Give the number of lines in the material below that include "store", and write nothing else.
"""
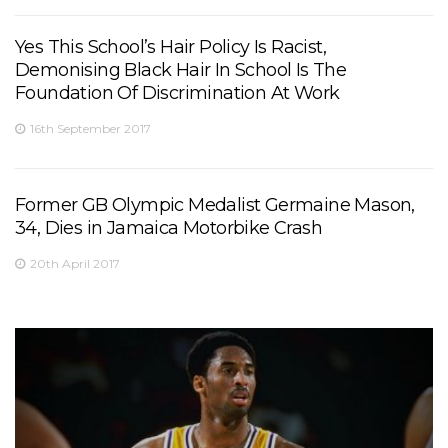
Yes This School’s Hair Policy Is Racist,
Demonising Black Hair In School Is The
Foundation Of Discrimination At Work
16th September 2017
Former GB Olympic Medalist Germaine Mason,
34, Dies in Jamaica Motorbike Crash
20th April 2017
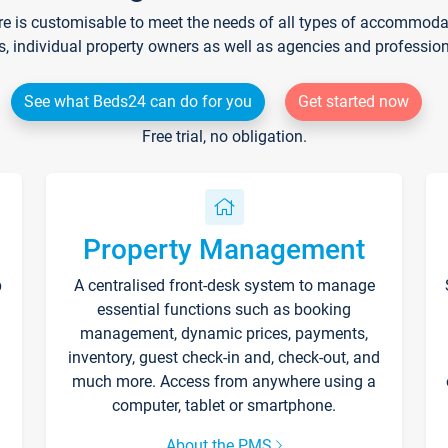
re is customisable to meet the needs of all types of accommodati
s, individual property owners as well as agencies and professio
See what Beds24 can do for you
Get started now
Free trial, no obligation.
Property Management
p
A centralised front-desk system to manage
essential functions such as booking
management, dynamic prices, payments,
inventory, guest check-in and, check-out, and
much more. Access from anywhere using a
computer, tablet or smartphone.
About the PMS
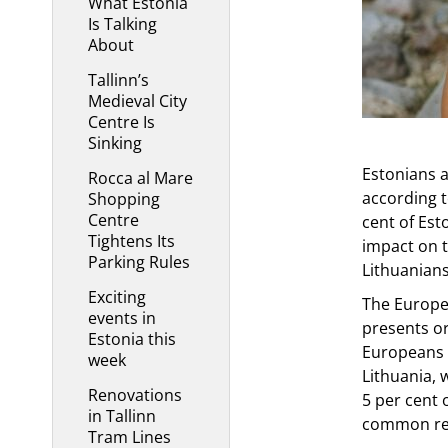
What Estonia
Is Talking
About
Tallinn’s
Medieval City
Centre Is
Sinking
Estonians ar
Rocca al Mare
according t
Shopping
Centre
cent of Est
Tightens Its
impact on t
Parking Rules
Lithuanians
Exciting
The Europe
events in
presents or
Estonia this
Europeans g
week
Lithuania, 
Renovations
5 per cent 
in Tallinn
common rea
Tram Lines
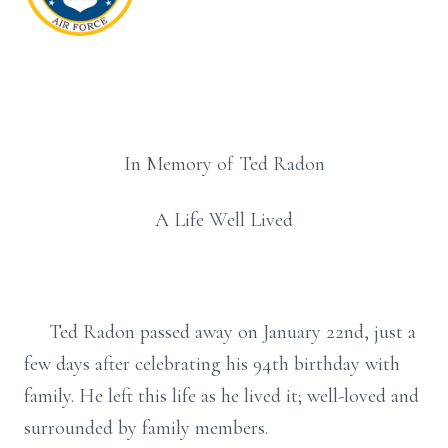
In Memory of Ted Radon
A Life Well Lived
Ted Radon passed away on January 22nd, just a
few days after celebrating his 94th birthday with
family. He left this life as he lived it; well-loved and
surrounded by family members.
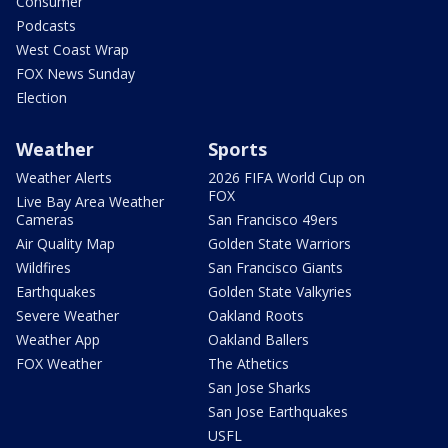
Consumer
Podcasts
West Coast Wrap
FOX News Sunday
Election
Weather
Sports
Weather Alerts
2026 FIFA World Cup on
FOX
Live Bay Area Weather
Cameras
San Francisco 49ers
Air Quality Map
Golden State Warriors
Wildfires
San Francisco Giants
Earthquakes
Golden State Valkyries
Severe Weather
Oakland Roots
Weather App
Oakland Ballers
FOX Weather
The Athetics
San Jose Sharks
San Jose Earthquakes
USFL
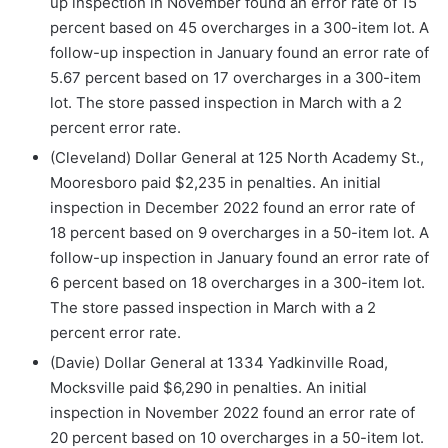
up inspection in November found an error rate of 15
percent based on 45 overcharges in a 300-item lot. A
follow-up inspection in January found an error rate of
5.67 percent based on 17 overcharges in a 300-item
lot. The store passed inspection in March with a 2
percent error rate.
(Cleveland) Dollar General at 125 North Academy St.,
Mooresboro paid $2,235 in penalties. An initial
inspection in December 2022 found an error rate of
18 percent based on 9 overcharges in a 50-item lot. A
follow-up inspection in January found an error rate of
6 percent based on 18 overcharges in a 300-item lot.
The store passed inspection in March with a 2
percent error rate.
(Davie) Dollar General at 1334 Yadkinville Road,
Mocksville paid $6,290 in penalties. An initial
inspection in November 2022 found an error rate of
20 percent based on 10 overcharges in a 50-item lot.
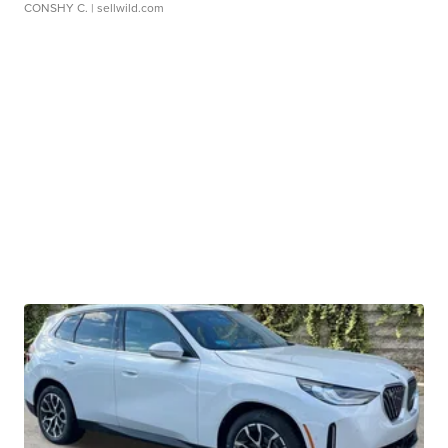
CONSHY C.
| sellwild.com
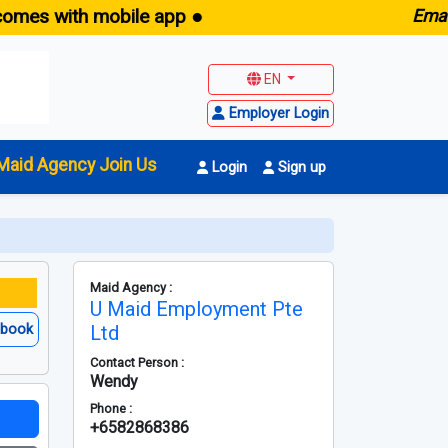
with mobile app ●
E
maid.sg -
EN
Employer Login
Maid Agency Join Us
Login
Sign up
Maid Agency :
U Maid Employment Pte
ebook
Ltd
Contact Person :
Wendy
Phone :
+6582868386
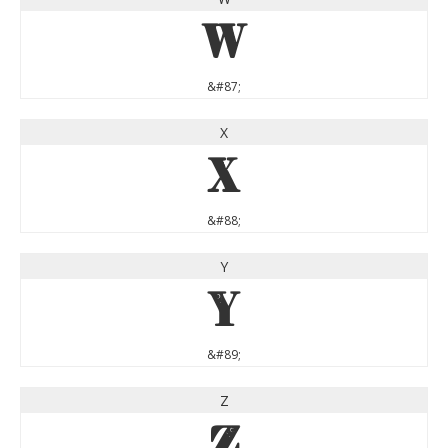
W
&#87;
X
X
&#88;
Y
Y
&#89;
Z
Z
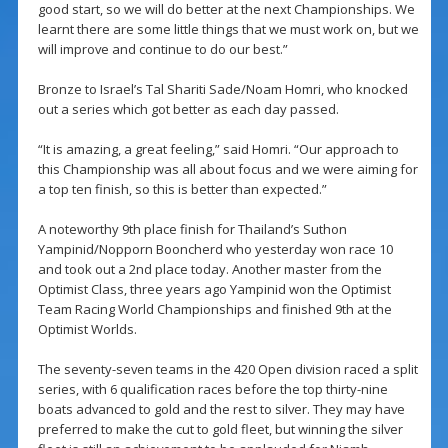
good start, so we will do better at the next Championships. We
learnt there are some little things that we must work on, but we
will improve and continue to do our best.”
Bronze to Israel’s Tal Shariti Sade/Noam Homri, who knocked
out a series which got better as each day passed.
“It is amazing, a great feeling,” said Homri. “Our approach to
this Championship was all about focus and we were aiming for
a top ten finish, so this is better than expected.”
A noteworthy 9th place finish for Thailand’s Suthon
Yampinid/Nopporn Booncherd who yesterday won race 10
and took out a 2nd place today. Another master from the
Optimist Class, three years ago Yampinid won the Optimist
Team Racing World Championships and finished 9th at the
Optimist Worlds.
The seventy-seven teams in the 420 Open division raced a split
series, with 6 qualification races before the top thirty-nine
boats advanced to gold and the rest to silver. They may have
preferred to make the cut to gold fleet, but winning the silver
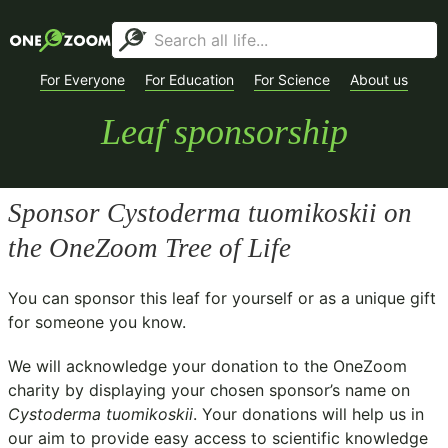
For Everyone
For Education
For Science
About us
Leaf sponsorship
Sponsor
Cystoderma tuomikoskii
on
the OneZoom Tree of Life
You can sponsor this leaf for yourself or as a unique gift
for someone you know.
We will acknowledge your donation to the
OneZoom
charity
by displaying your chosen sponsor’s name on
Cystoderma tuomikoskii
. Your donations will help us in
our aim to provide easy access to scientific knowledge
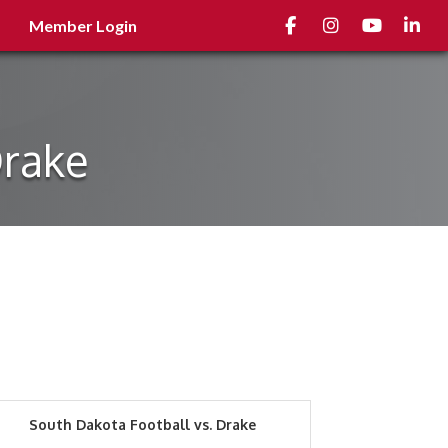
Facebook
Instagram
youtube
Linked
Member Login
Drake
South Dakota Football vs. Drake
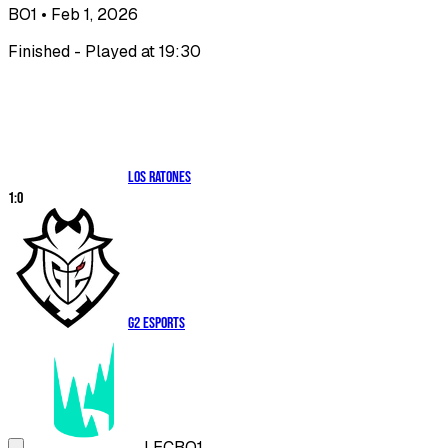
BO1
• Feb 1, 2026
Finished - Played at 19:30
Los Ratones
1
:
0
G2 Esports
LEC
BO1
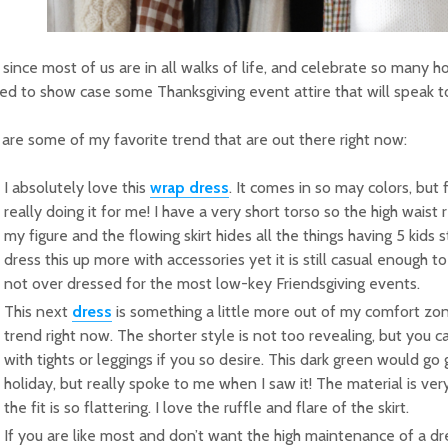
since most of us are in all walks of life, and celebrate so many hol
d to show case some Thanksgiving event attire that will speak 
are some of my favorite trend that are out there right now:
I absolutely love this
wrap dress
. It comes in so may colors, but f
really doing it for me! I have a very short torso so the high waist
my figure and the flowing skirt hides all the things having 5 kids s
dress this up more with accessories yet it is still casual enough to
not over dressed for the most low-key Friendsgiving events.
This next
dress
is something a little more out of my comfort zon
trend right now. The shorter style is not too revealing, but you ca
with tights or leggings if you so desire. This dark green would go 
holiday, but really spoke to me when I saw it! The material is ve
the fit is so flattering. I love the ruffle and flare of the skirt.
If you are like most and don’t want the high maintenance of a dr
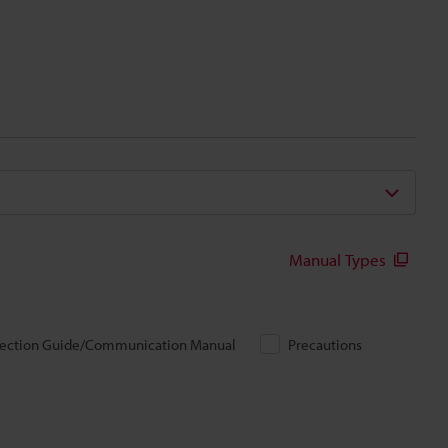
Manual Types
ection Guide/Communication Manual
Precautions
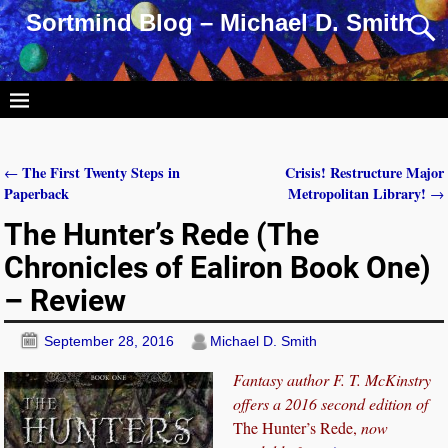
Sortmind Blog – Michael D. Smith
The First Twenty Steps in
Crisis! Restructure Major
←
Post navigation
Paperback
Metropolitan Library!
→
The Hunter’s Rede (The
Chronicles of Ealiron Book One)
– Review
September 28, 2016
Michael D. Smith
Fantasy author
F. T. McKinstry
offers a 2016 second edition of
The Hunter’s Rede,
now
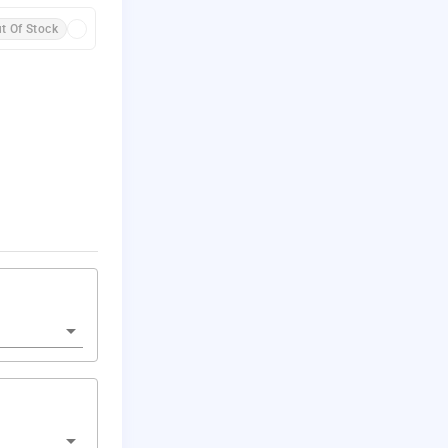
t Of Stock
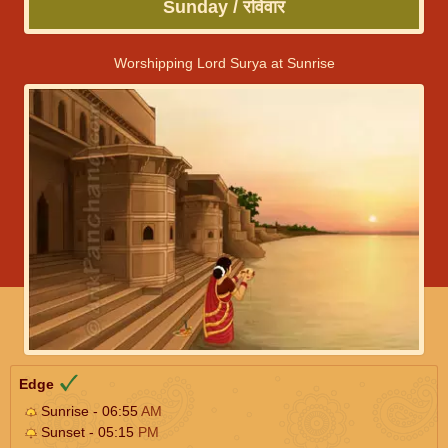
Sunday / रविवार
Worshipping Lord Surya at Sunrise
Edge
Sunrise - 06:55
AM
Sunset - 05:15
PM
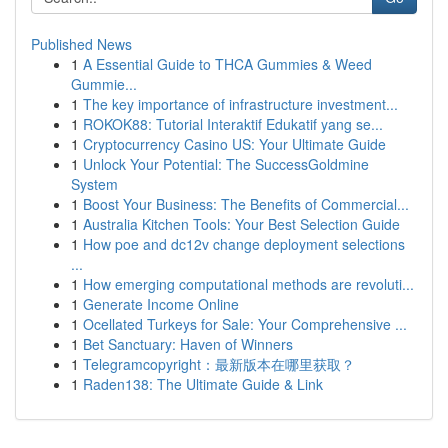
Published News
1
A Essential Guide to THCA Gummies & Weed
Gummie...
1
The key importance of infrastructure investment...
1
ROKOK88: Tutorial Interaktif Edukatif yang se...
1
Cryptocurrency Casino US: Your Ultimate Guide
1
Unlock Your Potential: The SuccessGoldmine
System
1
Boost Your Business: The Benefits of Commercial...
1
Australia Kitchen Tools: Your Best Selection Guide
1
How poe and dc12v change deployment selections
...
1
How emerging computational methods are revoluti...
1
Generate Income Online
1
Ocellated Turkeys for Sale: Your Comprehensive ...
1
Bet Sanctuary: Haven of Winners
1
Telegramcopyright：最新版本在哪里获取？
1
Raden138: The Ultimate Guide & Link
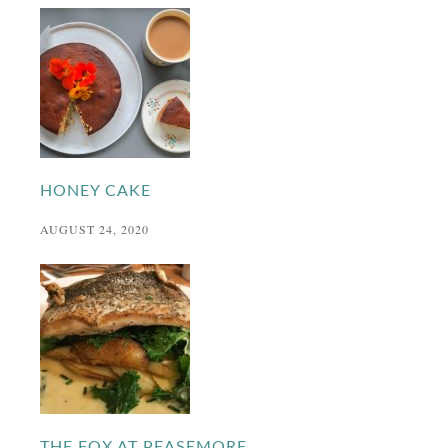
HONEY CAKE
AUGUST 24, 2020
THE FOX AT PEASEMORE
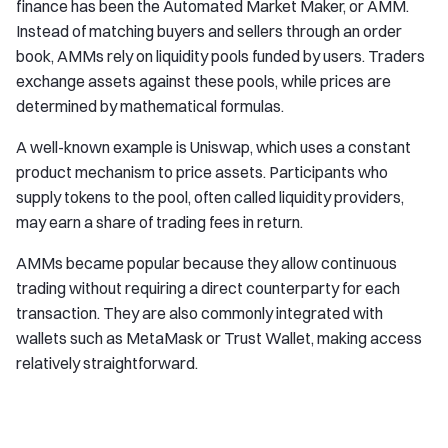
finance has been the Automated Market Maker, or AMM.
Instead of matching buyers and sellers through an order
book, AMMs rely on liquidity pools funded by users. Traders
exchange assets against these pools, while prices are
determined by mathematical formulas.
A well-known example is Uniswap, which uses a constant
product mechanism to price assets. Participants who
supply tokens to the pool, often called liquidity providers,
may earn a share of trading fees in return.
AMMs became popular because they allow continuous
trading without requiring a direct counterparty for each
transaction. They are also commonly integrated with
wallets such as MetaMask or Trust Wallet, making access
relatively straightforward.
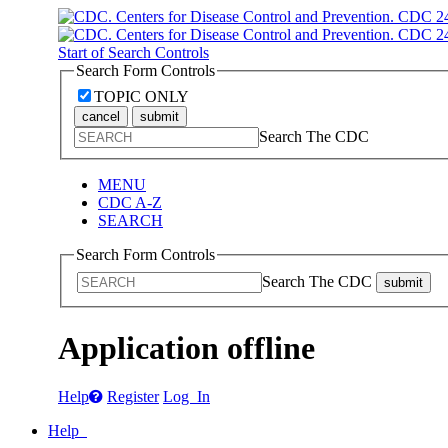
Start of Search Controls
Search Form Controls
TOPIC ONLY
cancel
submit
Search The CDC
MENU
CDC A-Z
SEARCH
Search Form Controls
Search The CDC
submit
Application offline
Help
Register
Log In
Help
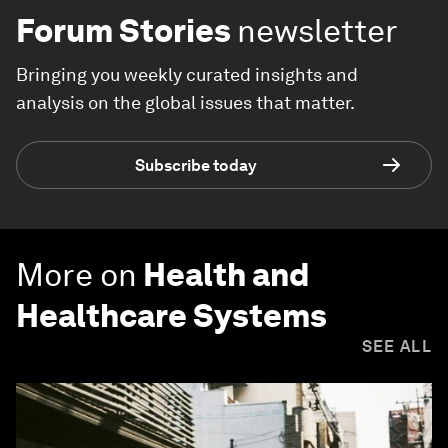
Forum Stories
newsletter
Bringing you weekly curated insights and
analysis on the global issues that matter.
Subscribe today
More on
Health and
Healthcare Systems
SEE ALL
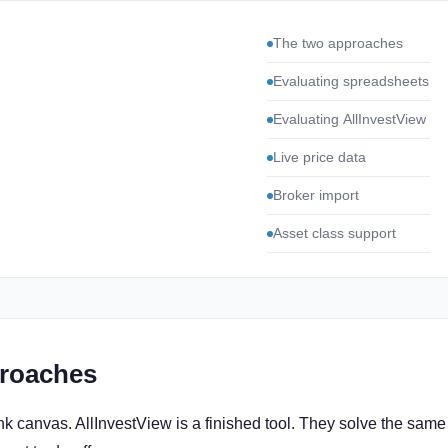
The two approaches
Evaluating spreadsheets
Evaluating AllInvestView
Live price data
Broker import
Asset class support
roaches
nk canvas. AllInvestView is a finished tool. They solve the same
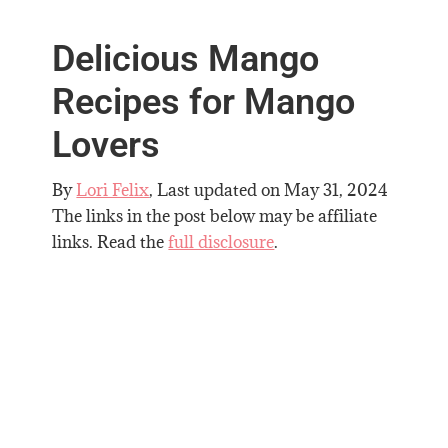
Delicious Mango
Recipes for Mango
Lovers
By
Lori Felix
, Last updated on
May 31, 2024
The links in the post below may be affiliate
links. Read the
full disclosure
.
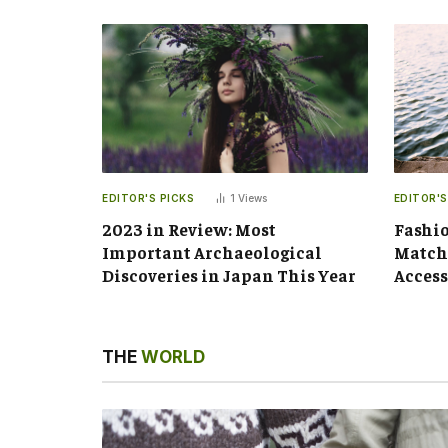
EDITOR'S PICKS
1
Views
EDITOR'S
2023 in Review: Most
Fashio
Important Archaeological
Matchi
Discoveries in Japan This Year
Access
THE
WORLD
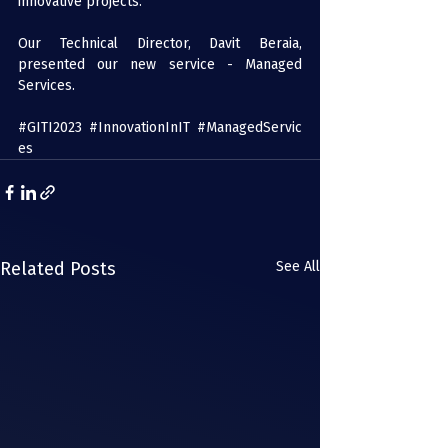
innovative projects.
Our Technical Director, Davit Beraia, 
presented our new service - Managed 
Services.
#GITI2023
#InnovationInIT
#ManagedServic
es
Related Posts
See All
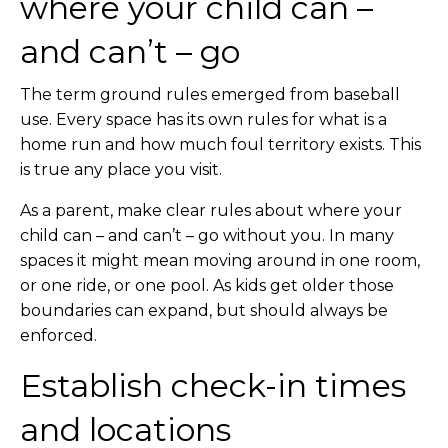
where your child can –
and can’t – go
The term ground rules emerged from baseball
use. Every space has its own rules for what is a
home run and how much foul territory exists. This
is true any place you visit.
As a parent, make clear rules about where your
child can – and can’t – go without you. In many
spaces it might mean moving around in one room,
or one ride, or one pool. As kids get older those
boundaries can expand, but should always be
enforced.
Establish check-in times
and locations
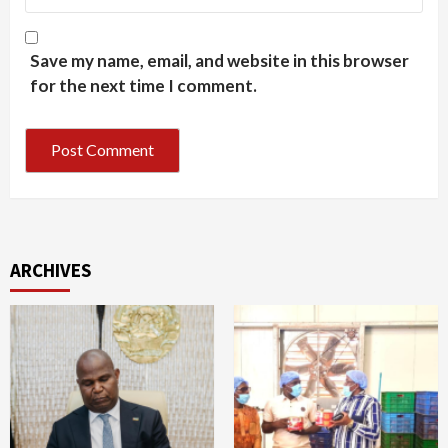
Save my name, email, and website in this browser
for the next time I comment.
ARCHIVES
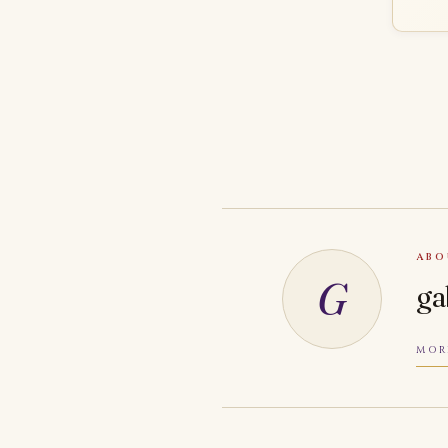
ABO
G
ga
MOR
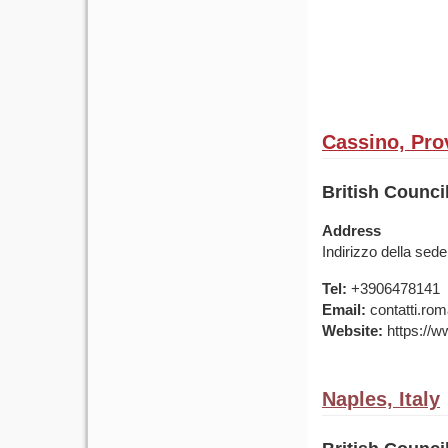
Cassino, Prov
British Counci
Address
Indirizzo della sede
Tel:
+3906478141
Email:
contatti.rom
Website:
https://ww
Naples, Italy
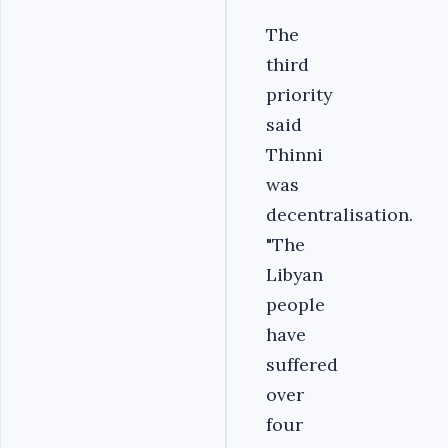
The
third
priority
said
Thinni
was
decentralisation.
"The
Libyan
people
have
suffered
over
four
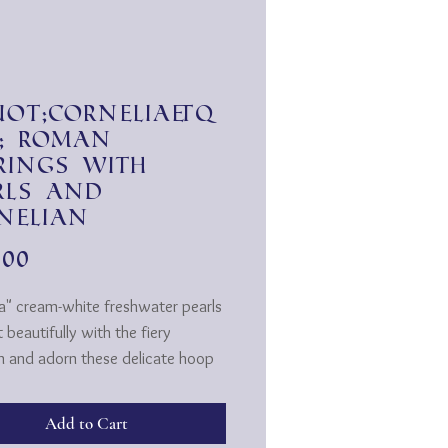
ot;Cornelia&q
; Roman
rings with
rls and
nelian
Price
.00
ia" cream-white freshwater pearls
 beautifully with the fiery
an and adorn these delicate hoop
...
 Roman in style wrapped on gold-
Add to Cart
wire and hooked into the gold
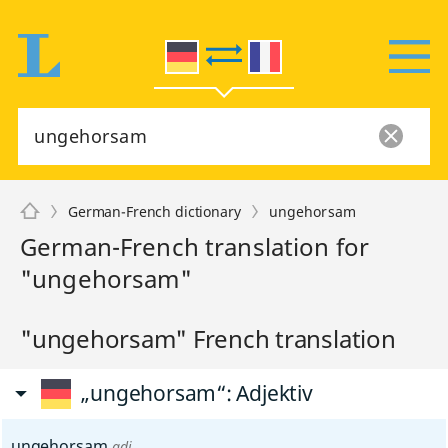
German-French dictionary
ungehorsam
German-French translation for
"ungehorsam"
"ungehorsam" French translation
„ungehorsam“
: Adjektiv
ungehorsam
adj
"""
## Result
2